Apple happens to be faster at computing cosine similarity, particularly the implementation in the lsa package.
cosim<-jit("λa.λb. a⋅b%(√((+)/((^2)'a))*√((+)/((^2)'b)))")
Unit: microseconds
expr min lq mean median uq max neval
run(cosim, X, Y) 7.339 7.421 71.14238 7.462 7.462 6339.953 100
⋮
Unit: microseconds
expr min lq mean median uq max neval
cosine(X, Y) 11.357 11.398 19.85425 11.439 11.521 826.068 100
Unit: microseconds
expr min lq mean median uq max neval
R_cosim(X, Y) 14.883 15.211 36.56503 15.457 15.703 2028.106 100
Folklore would have it that writing a compiler is a tall order, but Apple achieves performance good enough for widespread adoption even without instruction scheduling and with no heuristic for picking registers to spill.
NumPy
To see that there is no magic, NumPy and SciPy outperform Apple on cosine similarity:
import numpy as np
from numpy.linalg import norm
def cosim_npy(x,y):
return np.dot(x,y)/(norm(x)*norm(y))
from scipy.spatial import distance
def cosim_scipy(x,y):
return 1-distance.cosine(x,y)
from sklearn.metrics.pairwise import cosine_similarity
def cosim_sk(X,Y):
return cosine_similarity(X.reshape(1,-1),Y.reshape(1,-1))[(0,0)]
import apple
cosim=apple.jit("λa.λb. a⋅b%(√((+)/((^2)'a))*√((+)/((^2)'b)))")
A=np.random.rand(2000);B=np.random.rand(2000)
%timeit cosim_npy(A,B)
3.6 μs ± 25.7 ns per loop (mean ± std. dev. of 7 runs, 100,000 loops each)
%timeit cosim_scipy(A,B)
4.76 μs ± 20.2 ns per loop (mean ± std. dev. of 7 runs, 100,000 loops each)
%timeit cosim(A,B)
7.09 μs ± 14 ns per loop (mean ± std. dev. of 7 runs, 100,000 loops each)

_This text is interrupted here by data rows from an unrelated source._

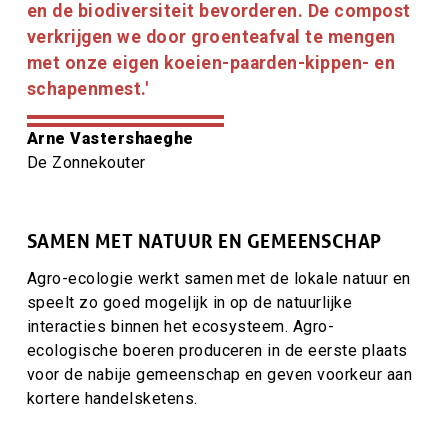
en de biodiversiteit bevorderen. De compost
verkrijgen we door groenteafval te mengen
met onze eigen koeien-paarden-kippen- en
schapenmest.'
Citaat
Arne Vastershaeghe
auteur
Citaat
De Zonnekouter
auteur
titel
SAMEN MET NATUUR EN GEMEENSCHAP
Agro-ecologie werkt samen met de lokale natuur en
speelt zo goed mogelijk in op de natuurlijke
interacties binnen het ecosysteem.
Agro-
ecologische boeren produceren in de eerste plaats
voor de nabije gemeenschap
en geven voorkeur aan
kortere handelsketens.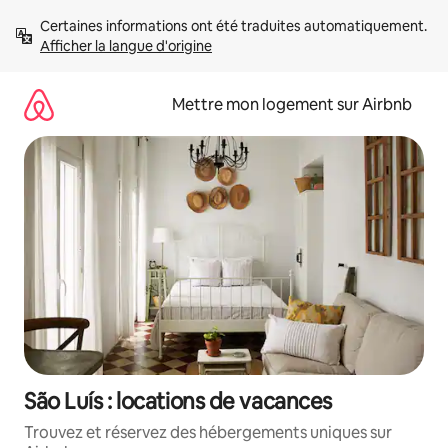
Aller
Certaines informations ont été traduites automatiquement. 
directement
Afficher la langue d'origine
au
contenu
Mettre mon logement sur Airbnb
São Luís : locations de vacances
Trouvez et réservez des hébergements uniques sur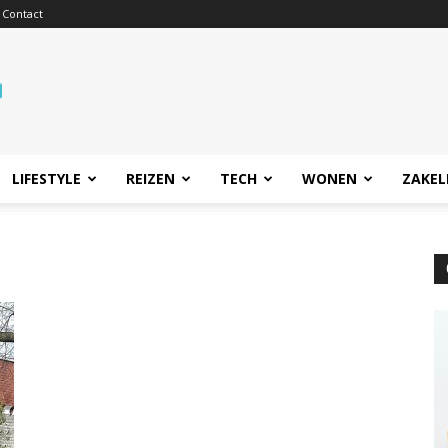
Contact
LIFESTYLE
REIZEN
TECH
WONEN
ZAKEL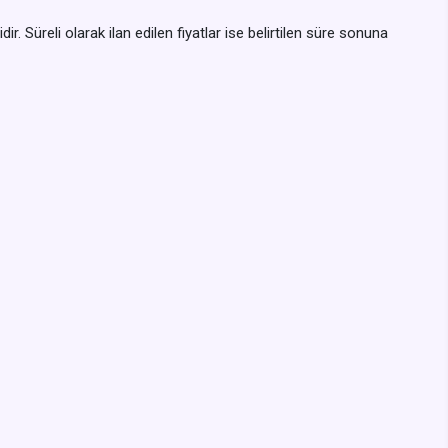
dir. Süreli olarak ilan edilen fiyatlar ise belirtilen süre sonuna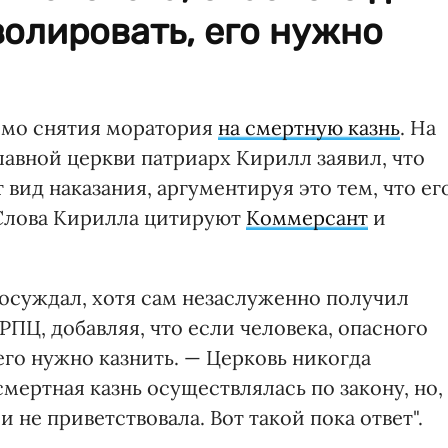
золировать, его нужно
емо снятия моратория
на смертную казнь
. На
авной церкви патриарх Кирилл заявил, что
вид наказания, аргументируя это тем, что ег
 Слова Кирилла цитируют
Коммерсант
и
 осуждал, хотя сам незаслуженно получил
РПЦ, добавляя, что если человека, опасного
его нужно казнить. — Церковь никогда
мертная казнь осуществлялась по закону, но,
и не приветствовала. Вот такой пока ответ".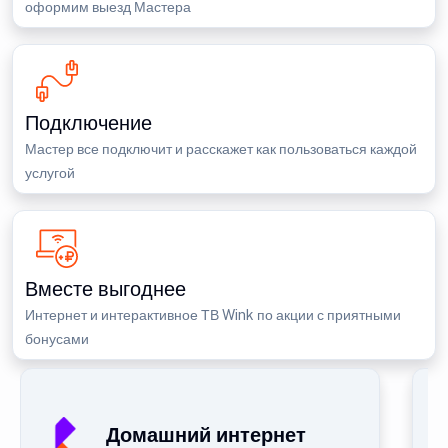
оформим выезд Мастера
Подключение
Мастер все подключит и расскажет как пользоваться каждой
услугой
Вместе выгоднее
Интернет и интерактивное ТВ Wink по акции с приятными
бонусами
Домашний интернет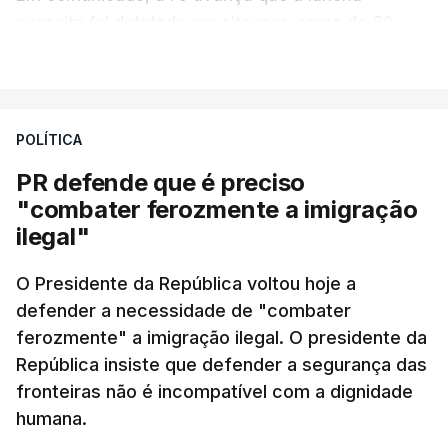
suspeita foi detetada em alto mar, cerca de 60
milhas náuticas ao largo de Sines.
VER MAIS
A apreensão aconteceu na tarde desta sexta-feira,
desencadeando uma ação de prevenção
POLÍTICA
desencadeada pela Polícia Judiciária, em
PR defende que é preciso
articulação com a Marinha, a Autoridade Marítima
"combater ferozmente a imigração
Nacional e a Força Aérea.
ilegal"
O ano de 2026 tem sido um ano de recordes: foi
O Presidente da República voltou hoje a
apreendida mais cocaína até ao momento de que
defender a necessidade de "combater
em todo o ano de 2025.
ferozmente" a imigração ilegal. O presidente da
A ação de prevenção visa a deteção em alto mar
República insiste que defender a segurança das
de embarcações de alta velocidade (EAV) que
fronteiras não é incompatível com a dignidade
humana.
utilizam a costa nacional para o tráfico de droga.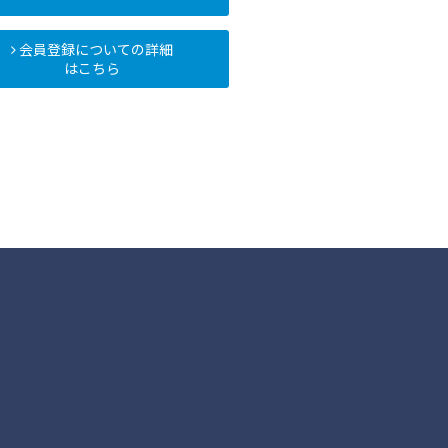
会員登録についての詳細
はこちら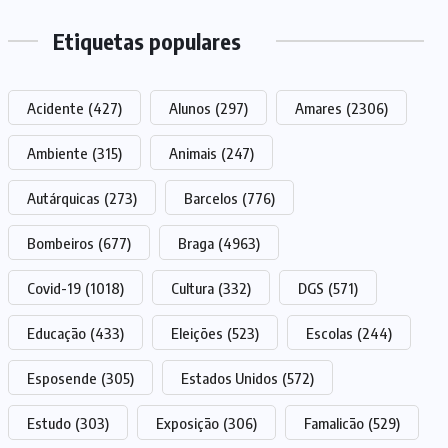
Etiquetas populares
Acidente
(427)
Alunos
(297)
Amares
(2306)
Ambiente
(315)
Animais
(247)
Autárquicas
(273)
Barcelos
(776)
Bombeiros
(677)
Braga
(4963)
Covid-19
(1018)
Cultura
(332)
DGS
(571)
Educação
(433)
Eleições
(523)
Escolas
(244)
Esposende
(305)
Estados Unidos
(572)
Estudo
(303)
Exposição
(306)
Famalicão
(529)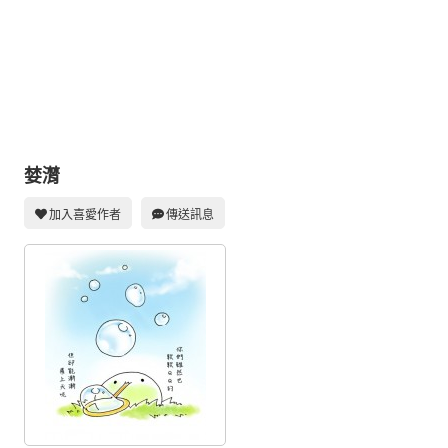
同人社團
工作委託
同人宣傳看板
繪圖藝廊
交流中心
婪潸
攤位轉讓區
加入喜愛作者
傳送訊息
會員功能選單
會員中心
註冊會員
登入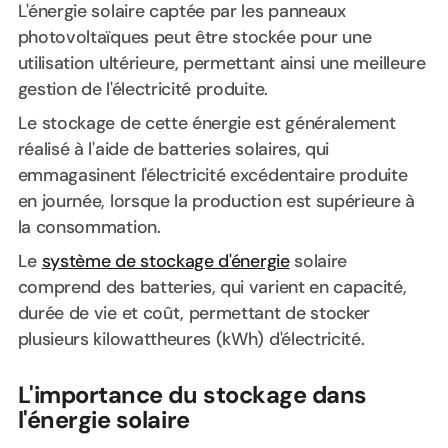
L'énergie solaire captée par les panneaux
photovoltaïques peut être stockée pour une
utilisation ultérieure, permettant ainsi une meilleure
gestion de l'électricité produite.
Le stockage de cette énergie est généralement
réalisé à l'aide de batteries solaires, qui
emmagasinent l'électricité excédentaire produite
en journée, lorsque la production est supérieure à
la consommation.
Le
système de stockage d'énergie
solaire
comprend des batteries, qui varient en capacité,
durée de vie et coût, permettant de stocker
plusieurs kilowattheures (kWh) d'électricité.
L'importance du stockage dans
l'énergie solaire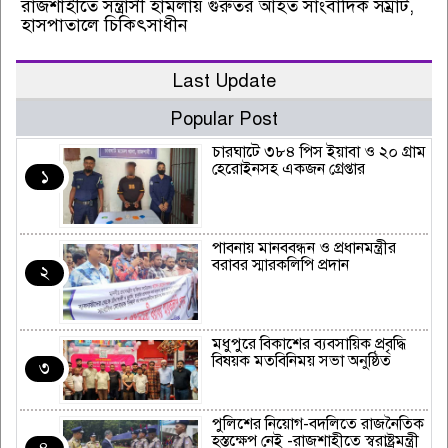
রাজশাহীতে সন্ত্রাসী হামলায় গুরুতর আহত সাংবাদিক সম্রাট,
হাসপাতালে চিকিৎসাধীন
Last Update
Popular Post
চারঘাটে ৩৮৪ পিস ইয়াবা ও ২০ গ্রাম
হেরোইনসহ একজন গ্রেপ্তার
১
পাবনায় মানববন্ধন ও প্রধানমন্ত্রীর
বরাবর স্মারকলিপি প্রদান
২
মধুপুরে বিকাশের ব্যবসায়িক প্রবৃদ্ধি
বিষয়ক মতবিনিময় সভা অনুষ্ঠিত
৩
পুলিশের নিয়োগ-বদলিতে রাজনৈতিক
হস্তক্ষেপ নেই -রাজশাহীতে স্বরাষ্ট্রমন্ত্রী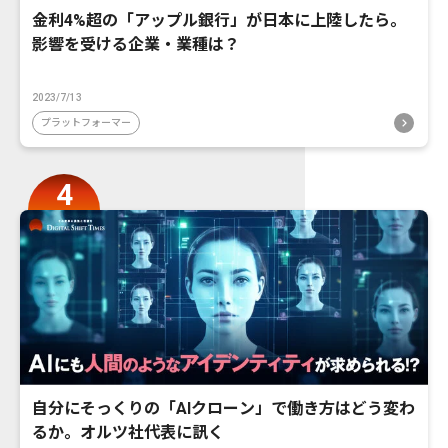
金利4%超の「アップル銀行」が日本に上陸したら。
影響を受ける企業・業種は？
2023/7/13
プラットフォーマー
自分にそっくりの「AIクローン」で働き方はどう変わ
るか。オルツ社代表に訊く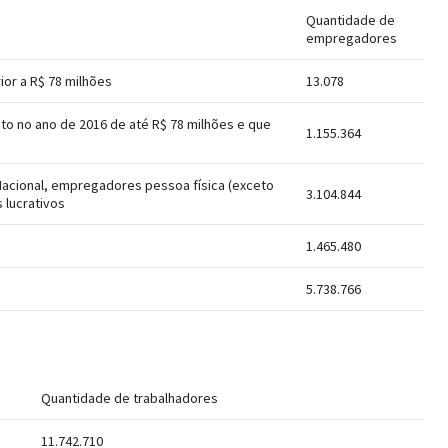
Quantidade de
empregadores
or a R$ 78 milhões
13.078
o no ano de 2016 de até R$ 78 milhões e que
1.155.364
acional, empregadores pessoa física (exceto
3.104.844
 lucrativos
1.465.480
5.738.766
Quantidade de trabalhadores
11.742.710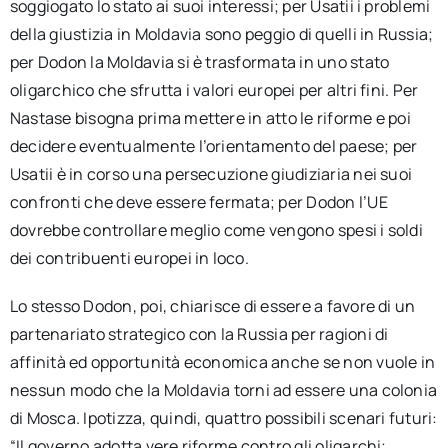
soggiogato lo stato ai suoi interessi; per Usatii i problemi
della giustizia in Moldavia sono peggio di quelli in Russia;
per Dodon la Moldavia si è trasformata in uno stato
oligarchico che sfrutta i valori europei per altri fini. Per
Nastase bisogna prima mettere in atto le riforme e poi
decidere eventualmente l’orientamento del paese; per
Usatii è in corso una persecuzione giudiziaria nei suoi
confronti che deve essere fermata; per Dodon l’UE
dovrebbe controllare meglio come vengono spesi i soldi
dei contribuenti europei in loco.
Lo stesso Dodon, poi, chiarisce di essere a favore di un
partenariato strategico con la Russia per ragioni di
affinità ed opportunità economica anche se non vuole in
nessun modo che la Moldavia torni ad essere una colonia
di Mosca. Ipotizza, quindi, quattro possibili scenari futuri:
“Il governo adotta vere riforme contro gli oligarchi;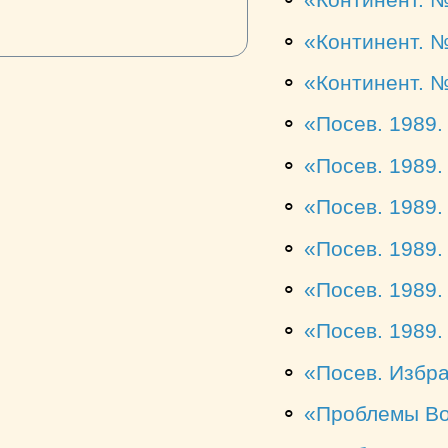
⚬
Континент. 
⚬
Континент. 
⚬
Континент. 
⚬
Посев. 1989.
⚬
Посев. 1989.
⚬
Посев. 1989.
⚬
Посев. 1989.
⚬
Посев. 1989.
⚬
Посев. 1989
⚬
Посев. Избра
⚬
Проблемы Во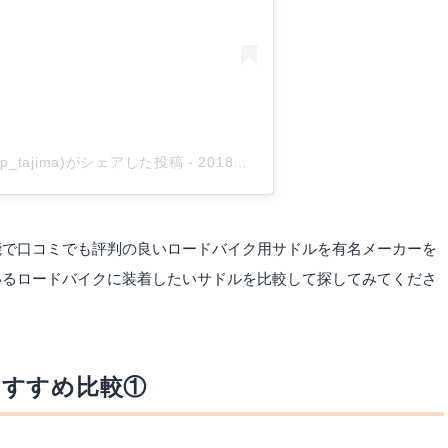
p_tajima)がシェアした投稿
-
2018年10月月4日午後8時09分PDT
能で口コミでも評判の良いロードバイク用サドルを有名メーカーを
いるロードバイクに装着したいサドルを比較して探してみてくださ
おすすめ比較①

%timeit cosim_sk(A.reshape(1,-1),B.reshape(1,-1))
106 μs ± 271 ns per loop (mean ± std. dev. of 7 runs, 10,000 loops each)
Apple's matrix multiplication is drastically slower on M1; NumPy calls into the system libraries which use undocumented special hardware.
import numpy as np
import apple
mul=apple.jit("[(x::M ₁₀₂₄,₁₀₂₄ float)%.(y::M ₁₀₂₄,₁₀₂₄ float)]")
mulT=apple.jit("[(x::M ₁₀₂₄,₁₀₂₄ float)%.|:(y::M ₁₀₂₄,₁₀₂₄ float)]")
bs=np.random.rand(1024,1024)
%timeit bs@bs
9.09 ms ± 328 μs per loop (mean ± std. dev. of 7 runs, 100 loops each)
%timeit mul(bs,bs)
187 ms ± 9.52 ms per loop (mean ± std. dev. of 7 runs, 10 loops each)
%timeit mulT(bs,bs)
165 ms ± 1.23 ms per loop (mean ± std. dev. of 7 runs, 10 loops each)
%timeit bs@bs.T
9.92 ms ± 407 μs per loop (mean ± std. dev. of 7 runs, 100 loops each)
import numpy as np
import apple
v9=apple.jit('[x::Arr (512×512) float%:y]')
B=np.random.rand(512,512)
y=np.random.rand(512)
%timeit B@y
16.3 μs ± 445 ns per loop (mean ± std. dev. of 7 runs, 100,000 loops each)
%timeit v9(B,y)
184 μs ± 535 ns per loop (mean ± std. dev. of 7 runs, 10,000 loops each)
def np_dot(xs,ys):
return np.sum(xs*ys)
dp=apple.jit("[(+)/(*)` (x::Vec n float) y]")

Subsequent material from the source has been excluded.